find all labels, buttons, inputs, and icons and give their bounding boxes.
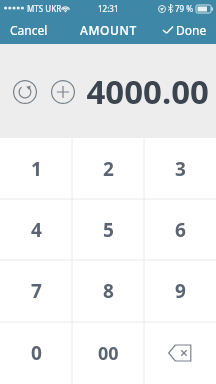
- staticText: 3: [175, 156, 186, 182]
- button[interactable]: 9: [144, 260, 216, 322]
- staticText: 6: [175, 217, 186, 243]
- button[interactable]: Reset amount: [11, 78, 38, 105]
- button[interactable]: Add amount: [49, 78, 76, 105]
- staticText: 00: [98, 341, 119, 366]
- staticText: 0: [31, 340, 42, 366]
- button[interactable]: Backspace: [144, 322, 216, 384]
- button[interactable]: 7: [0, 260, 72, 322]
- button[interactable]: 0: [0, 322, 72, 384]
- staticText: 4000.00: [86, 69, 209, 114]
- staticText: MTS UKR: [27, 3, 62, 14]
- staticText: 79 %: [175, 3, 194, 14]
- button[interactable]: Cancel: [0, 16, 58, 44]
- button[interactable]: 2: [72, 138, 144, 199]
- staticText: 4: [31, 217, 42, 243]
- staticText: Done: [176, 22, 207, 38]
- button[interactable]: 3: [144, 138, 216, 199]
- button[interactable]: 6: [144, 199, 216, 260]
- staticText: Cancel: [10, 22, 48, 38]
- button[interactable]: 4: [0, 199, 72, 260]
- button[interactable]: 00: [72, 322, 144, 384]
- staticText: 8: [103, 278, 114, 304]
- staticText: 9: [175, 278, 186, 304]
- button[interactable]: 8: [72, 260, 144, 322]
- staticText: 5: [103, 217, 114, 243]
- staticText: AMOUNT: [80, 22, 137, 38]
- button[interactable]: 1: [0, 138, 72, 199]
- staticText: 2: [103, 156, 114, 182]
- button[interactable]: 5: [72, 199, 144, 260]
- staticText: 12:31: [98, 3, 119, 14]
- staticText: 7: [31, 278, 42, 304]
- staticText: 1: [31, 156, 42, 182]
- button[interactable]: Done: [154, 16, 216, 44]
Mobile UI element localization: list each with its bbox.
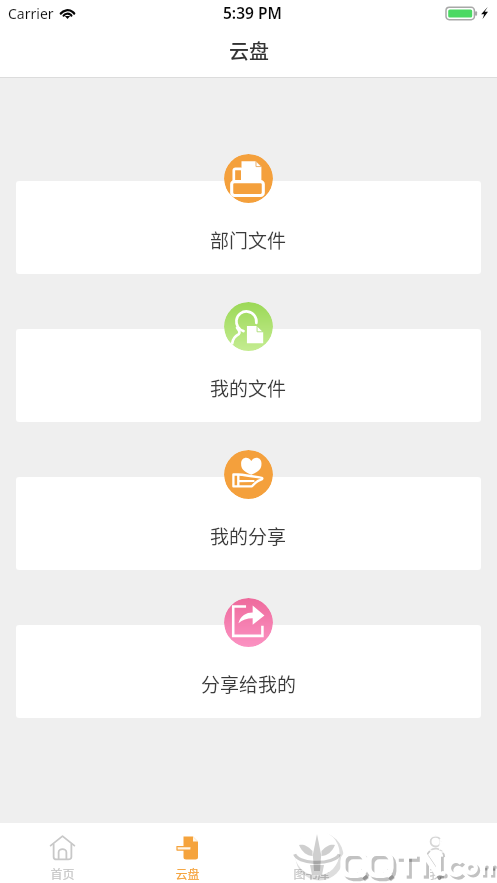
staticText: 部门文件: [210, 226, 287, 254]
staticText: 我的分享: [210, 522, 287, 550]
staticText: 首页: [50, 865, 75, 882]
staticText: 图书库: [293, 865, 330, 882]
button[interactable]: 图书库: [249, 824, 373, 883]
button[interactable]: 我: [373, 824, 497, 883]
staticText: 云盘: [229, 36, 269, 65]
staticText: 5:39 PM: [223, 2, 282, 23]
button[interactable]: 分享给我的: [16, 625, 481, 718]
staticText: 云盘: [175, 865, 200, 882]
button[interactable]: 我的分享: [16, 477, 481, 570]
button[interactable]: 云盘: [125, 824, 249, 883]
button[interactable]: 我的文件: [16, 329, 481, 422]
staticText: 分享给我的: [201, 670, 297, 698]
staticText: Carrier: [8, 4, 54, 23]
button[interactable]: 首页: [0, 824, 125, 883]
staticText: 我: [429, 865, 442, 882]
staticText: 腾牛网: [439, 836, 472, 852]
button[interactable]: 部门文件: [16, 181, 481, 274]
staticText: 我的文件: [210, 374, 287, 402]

...

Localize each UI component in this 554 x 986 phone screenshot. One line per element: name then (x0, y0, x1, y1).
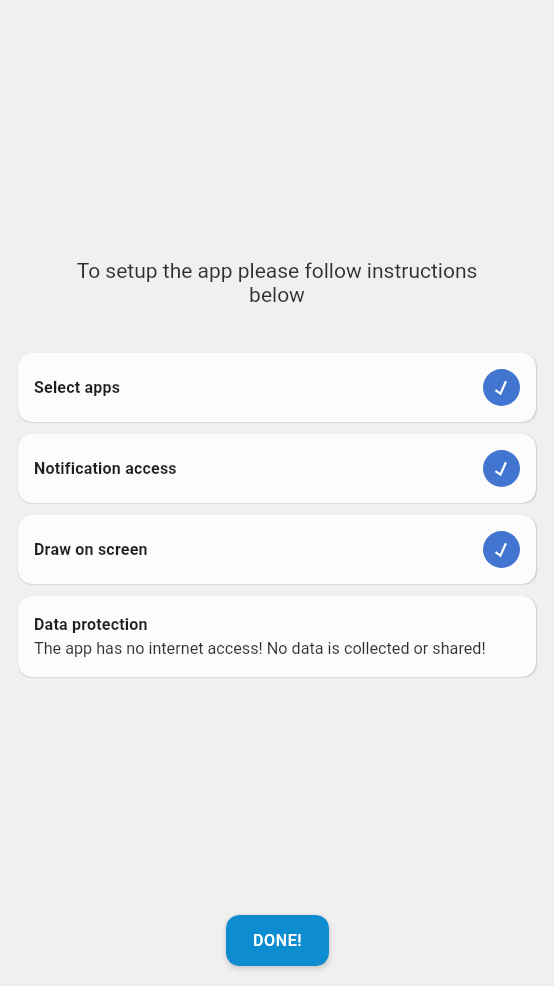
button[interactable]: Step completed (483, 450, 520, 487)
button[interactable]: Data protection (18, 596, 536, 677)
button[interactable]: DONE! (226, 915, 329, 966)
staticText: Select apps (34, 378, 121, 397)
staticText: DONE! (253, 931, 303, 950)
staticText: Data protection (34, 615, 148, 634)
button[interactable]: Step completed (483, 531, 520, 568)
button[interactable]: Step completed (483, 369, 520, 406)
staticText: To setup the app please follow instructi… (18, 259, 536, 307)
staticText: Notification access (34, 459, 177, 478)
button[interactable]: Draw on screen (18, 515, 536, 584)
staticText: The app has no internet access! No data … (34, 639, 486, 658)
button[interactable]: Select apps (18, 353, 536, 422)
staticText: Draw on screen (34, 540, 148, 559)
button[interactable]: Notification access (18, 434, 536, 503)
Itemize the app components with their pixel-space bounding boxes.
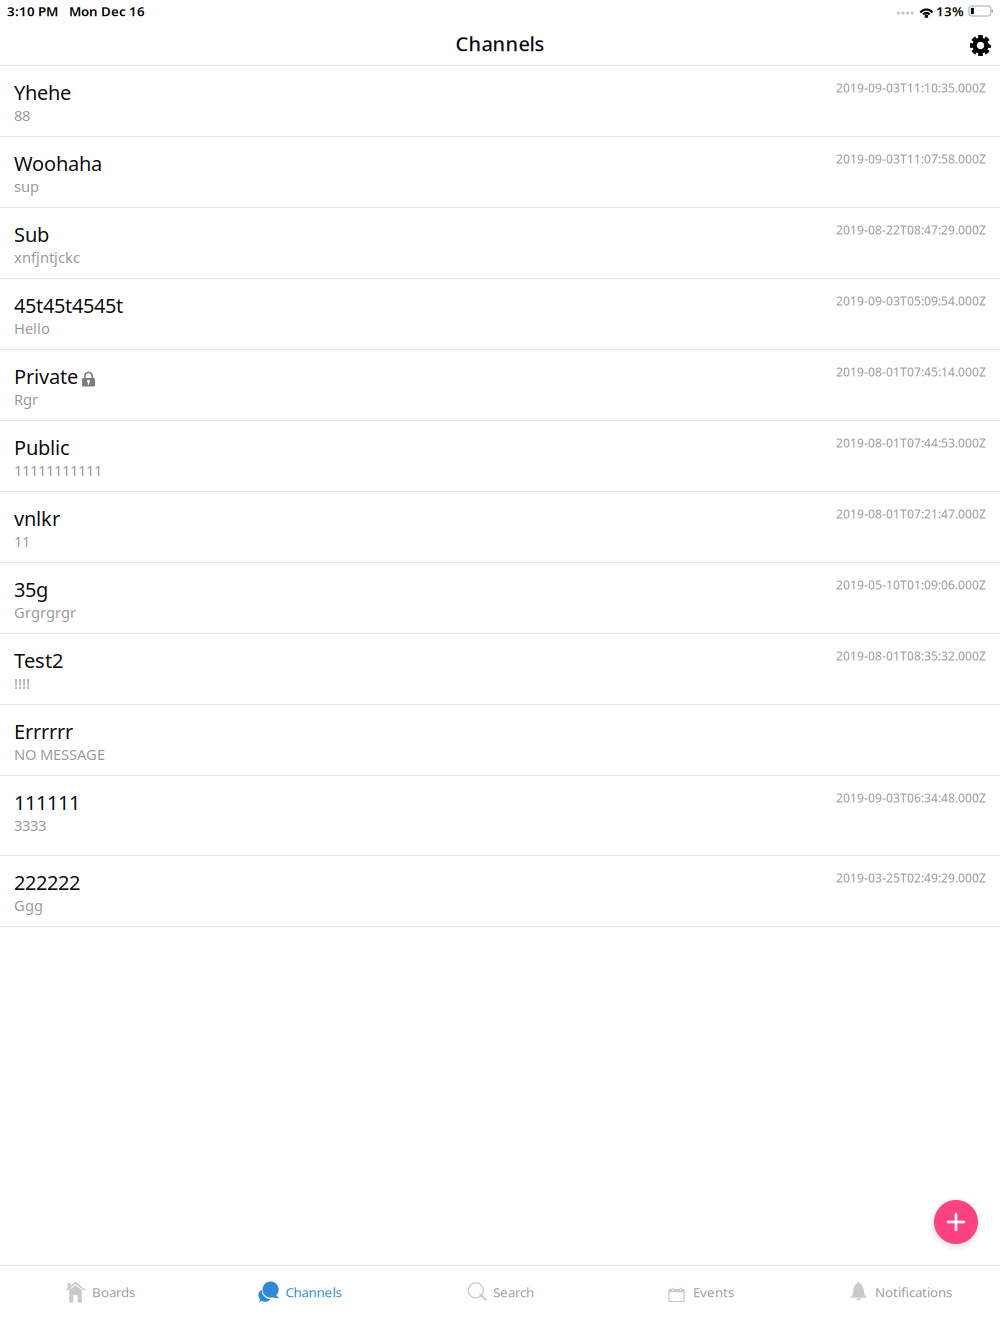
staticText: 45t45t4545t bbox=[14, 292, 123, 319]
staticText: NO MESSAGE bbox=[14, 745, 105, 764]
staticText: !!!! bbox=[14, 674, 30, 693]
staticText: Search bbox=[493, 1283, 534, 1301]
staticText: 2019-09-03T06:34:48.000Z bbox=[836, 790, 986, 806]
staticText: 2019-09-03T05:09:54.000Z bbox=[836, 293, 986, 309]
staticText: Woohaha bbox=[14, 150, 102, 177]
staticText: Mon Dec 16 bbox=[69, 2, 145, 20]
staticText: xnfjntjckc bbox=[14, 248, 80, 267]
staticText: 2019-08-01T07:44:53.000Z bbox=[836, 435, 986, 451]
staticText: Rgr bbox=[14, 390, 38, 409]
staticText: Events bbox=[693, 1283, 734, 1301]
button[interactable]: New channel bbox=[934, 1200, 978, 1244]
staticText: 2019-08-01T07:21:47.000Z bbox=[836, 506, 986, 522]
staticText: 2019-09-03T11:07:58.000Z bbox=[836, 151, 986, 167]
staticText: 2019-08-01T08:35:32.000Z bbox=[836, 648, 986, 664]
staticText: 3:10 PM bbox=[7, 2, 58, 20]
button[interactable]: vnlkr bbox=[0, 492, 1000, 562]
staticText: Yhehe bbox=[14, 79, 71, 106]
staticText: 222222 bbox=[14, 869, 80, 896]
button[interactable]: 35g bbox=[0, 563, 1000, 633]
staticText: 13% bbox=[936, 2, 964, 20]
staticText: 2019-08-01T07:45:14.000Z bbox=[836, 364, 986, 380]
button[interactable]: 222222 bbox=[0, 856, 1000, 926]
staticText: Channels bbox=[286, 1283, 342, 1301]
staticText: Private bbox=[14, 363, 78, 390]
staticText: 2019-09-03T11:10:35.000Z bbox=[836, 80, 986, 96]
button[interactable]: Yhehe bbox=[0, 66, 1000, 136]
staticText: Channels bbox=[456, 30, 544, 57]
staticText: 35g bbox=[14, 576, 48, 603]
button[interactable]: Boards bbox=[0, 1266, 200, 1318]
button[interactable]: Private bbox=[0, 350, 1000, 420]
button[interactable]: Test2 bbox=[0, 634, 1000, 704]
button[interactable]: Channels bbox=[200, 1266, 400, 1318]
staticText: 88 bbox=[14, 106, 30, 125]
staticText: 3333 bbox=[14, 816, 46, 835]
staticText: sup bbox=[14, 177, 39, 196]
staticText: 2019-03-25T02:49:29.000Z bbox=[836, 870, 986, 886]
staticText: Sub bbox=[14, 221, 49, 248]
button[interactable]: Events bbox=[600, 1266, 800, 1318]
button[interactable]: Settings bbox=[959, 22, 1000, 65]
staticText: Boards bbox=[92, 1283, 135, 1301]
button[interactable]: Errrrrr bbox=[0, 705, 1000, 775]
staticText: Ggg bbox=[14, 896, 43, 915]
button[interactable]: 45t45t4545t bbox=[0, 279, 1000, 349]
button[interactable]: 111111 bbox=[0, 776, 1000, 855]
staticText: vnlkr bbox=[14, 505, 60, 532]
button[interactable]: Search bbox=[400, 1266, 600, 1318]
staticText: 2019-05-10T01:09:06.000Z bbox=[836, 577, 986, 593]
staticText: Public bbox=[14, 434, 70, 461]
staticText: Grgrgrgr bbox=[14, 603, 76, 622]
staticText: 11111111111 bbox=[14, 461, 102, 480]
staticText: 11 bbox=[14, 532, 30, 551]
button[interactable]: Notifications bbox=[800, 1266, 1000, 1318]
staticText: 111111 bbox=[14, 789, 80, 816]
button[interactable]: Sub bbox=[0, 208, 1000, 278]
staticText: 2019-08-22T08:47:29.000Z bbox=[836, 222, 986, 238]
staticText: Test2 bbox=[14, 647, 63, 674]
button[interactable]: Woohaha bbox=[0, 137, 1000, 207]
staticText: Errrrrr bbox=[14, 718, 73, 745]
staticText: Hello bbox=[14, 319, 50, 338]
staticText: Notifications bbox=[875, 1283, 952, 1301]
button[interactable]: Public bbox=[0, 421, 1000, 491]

TRY IT:
Only lines containing the word "boxes" should be copied from the material above.

FINAL ANSWER:
find all labels, buttons, inputs, and icons and give their bounding boxes.
Itemize the app components with their pixel-space bounding boxes.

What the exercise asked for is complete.